Records contained in a dataset:
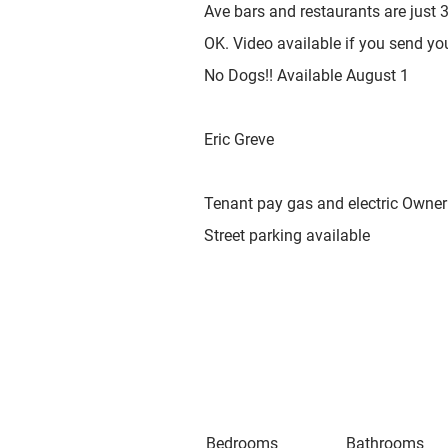
Ave bars and restaurants are just
OK. Video available if you send yo
No Dogs!! Available August 1
Eric Greve
Tenant pay gas and electric Owner 
Street parking available
Bedrooms
Bathrooms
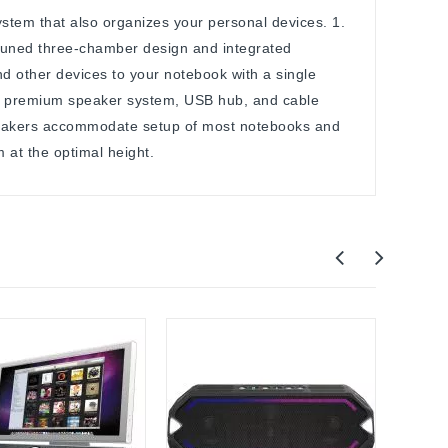
stem that also organizes your personal devices. 1.
tuned three-chamber design and integrated
d other devices to your notebook with a single
 a premium speaker system, USB hub, and cable
speakers accommodate setup of most notebooks and
at the optimal height.
Out-O
Apple
Apple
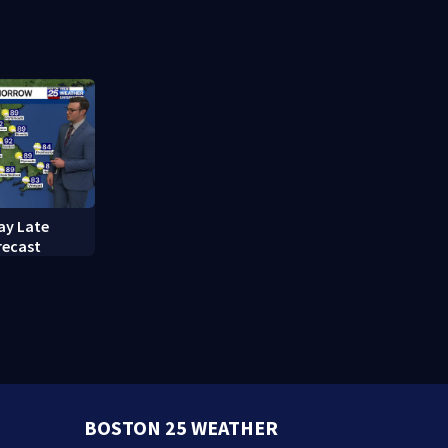
red in
break-ins in Jamaica Plain
fishing vess
ay Late
recast
BOSTON 25 WEATHER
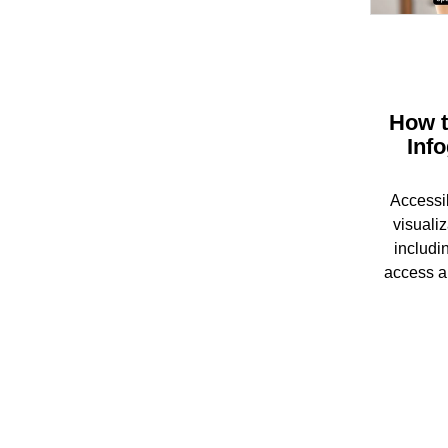
How t
Inf
Accessib
visualiz
includin
access a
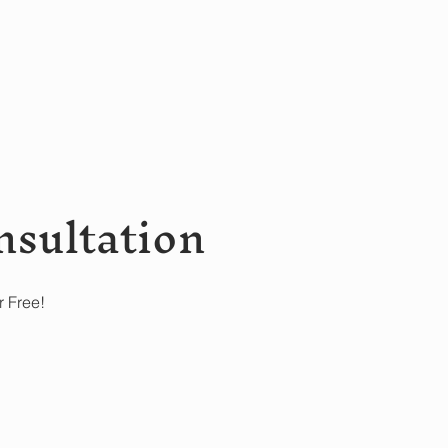
nsultation
r Free!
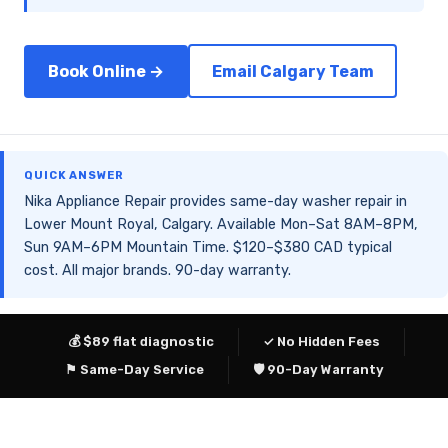
Book Online →
Email Calgary Team
QUICK ANSWER
Nika Appliance Repair provides same-day washer repair in
Lower Mount Royal, Calgary. Available Mon–Sat 8AM–8PM,
Sun 9AM–6PM Mountain Time. $120–$380 CAD typical
cost. All major brands. 90-day warranty.
💰 $89 flat diagnostic
✓ No Hidden Fees
⚑ Same-Day Service
🛡 90-Day Warranty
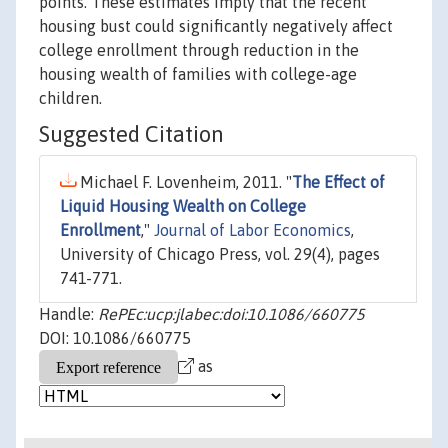
points. These estimates imply that the recent
housing bust could significantly negatively affect
college enrollment through reduction in the
housing wealth of families with college-age
children.
Suggested Citation
Michael F. Lovenheim, 2011. "
The Effect of
Liquid Housing Wealth on College
Enrollment
,"
Journal of Labor Economics
,
University of Chicago Press, vol. 29(4), pages
741-771.
Handle:
RePEc:ucp:jlabec:doi:10.1086/660775
DOI: 10.1086/660775
as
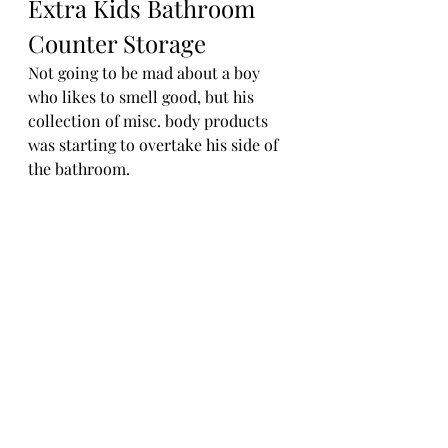
Extra Kids Bathroom 
Counter Storage
Not going to be mad about a boy 
who likes to smell good, but his 
collection of misc. body products 
was starting to overtake his side of 
the bathroom. 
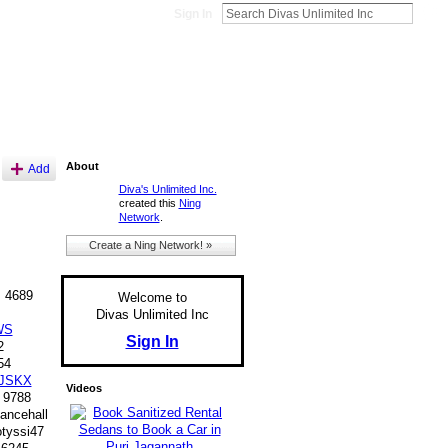
Sign In
About
Add
Diva's Unlimited Inc.
created this
Ning
Network
.
Create a Ning Network! »
 4689
Welcome to
Divas Unlimited Inc
WS
Sign In
2
54
JSKX
Videos
 9788
ancehall
yssi47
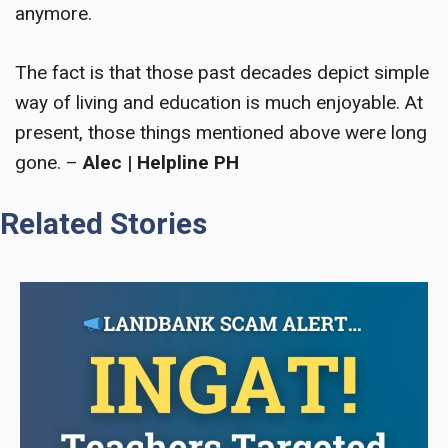
anymore.
The fact is that those past decades depict simple
way of living and education is much enjoyable. At
present, those things mentioned above were long
gone.
–
Alec | Helpline PH
Related Stories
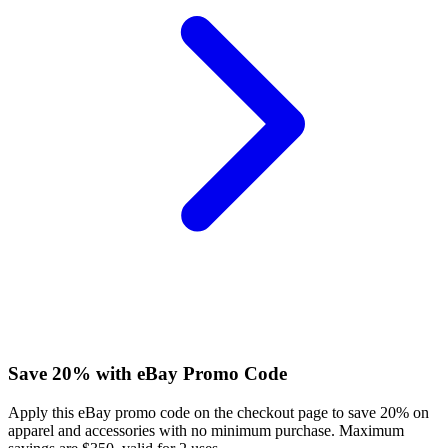
Save 20% with eBay Promo Code
Apply this eBay promo code on the checkout page to save 20% on
apparel and accessories with no minimum purchase. Maximum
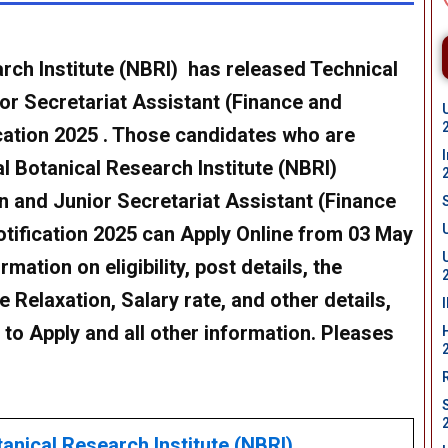
rch Institute (NBRI) has released Technical
or Secretariat Assistant (Finance and
cation 2025 . Those candidates who are
l Botanical Research Institute (NBRI)
n and Junior Secretariat Assistant (Finance
tification 2025
can Apply Online from 03 May
mation on eligibility, post details, the
 Relaxation, Salary rate, and other details,
w to Apply and all other information. Pleases
anical Research Institute (NBRI)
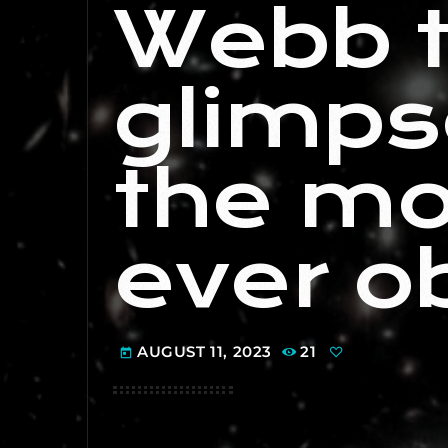
Webb 
glimps
the mo
ever o
AUGUST 11, 2023
21
today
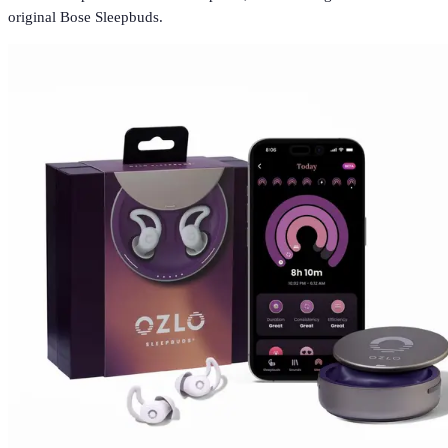
original Bose Sleepbuds.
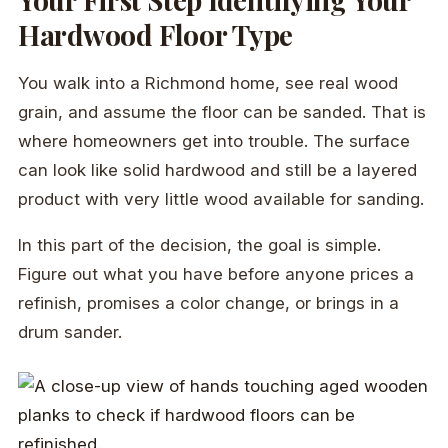
Hardwood Floor Type
You walk into a Richmond home, see real wood
grain, and assume the floor can be sanded. That is
where homeowners get into trouble. The surface
can look like solid hardwood and still be a layered
product with very little wood available for sanding.
In this part of the decision, the goal is simple.
Figure out what you have before anyone prices a
refinish, promises a color change, or brings in a
drum sander.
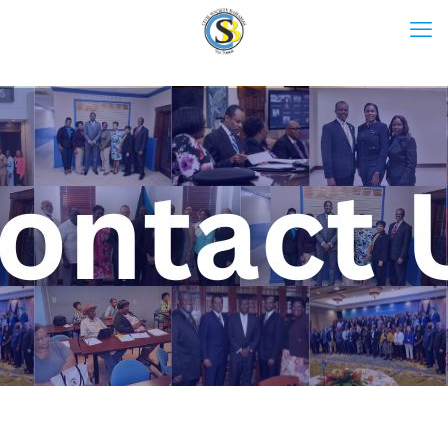
Contact Us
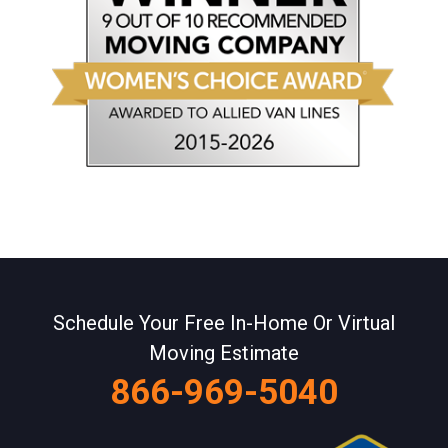
Schedule Your Free In-Home Or Virtual
Moving Estimate
866-969-5040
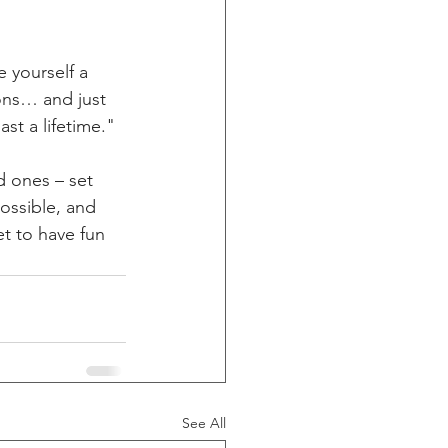
 yourself a 
ons… and just 
st a lifetime." 
d ones – set 
ossible, and 
et to have fun 
See All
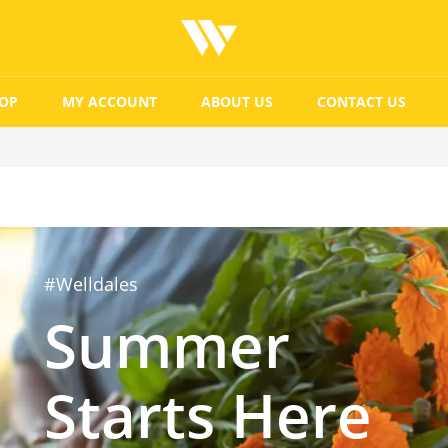
OP
MY ACCOUNT
ABOUT US
CONTACT US
#Welldales
Summer
Starts Here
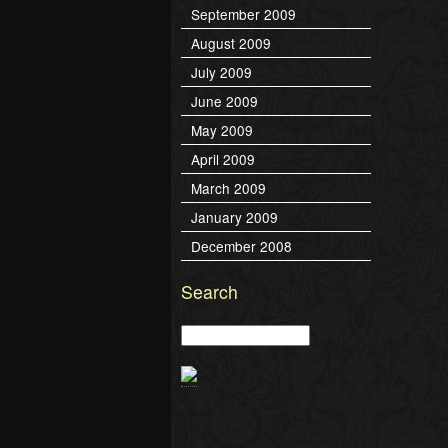
September 2009
August 2009
July 2009
June 2009
May 2009
April 2009
March 2009
January 2009
December 2008
Search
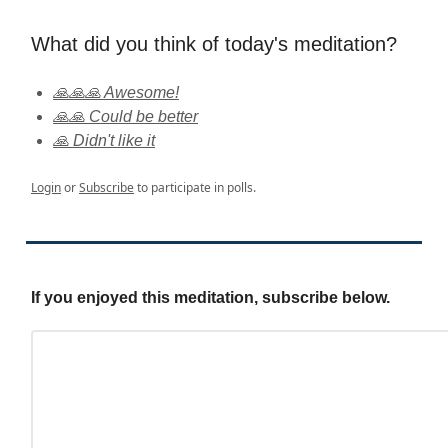
What did you think of today's meditation?
🙏🙏🙏 Awesome!
🙏🙏 Could be better
🙏 Didn't like it
Login
or
Subscribe
to participate in polls.
If you enjoyed this meditation, subscribe below.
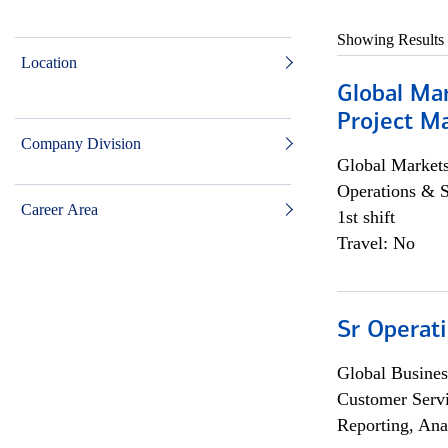
Showing Results
Location
Global Ma
Project Ma
Company Division
Global Market
Operations & 
Career Area
1st shift
Travel: No
Sr Operat
Global Busines
Customer Servi
Reporting, Ana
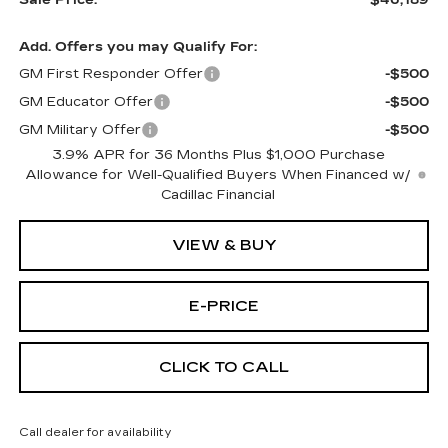
Add. Offers you may Qualify For:
GM First Responder Offer
-$500
GM Educator Offer
-$500
GM Military Offer
-$500
3.9% APR for 36 Months Plus $1,000 Purchase
Allowance for Well-Qualified Buyers When Financed w/
Cadillac Financial
VIEW & BUY
E-PRICE
CLICK TO CALL
Call dealer for availability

→ ASSIGNMENT
Would you copy the lines above exactly, starting with the one that has "d other devices" and ending with the one that has "BOSTON 25 WEATHER", both included, without the pictures?

→ OUTPUT BELOW
d other devices to your notebook with a single
 a premium speaker system, USB hub, and cable
speakers accommodate setup of most notebooks and
at the optimal height.
Out-O
Apple
Apple
red in
break-ins in Jamaica Plain
fishing vess
ay Late
recast
BOSTON 25 WEATHER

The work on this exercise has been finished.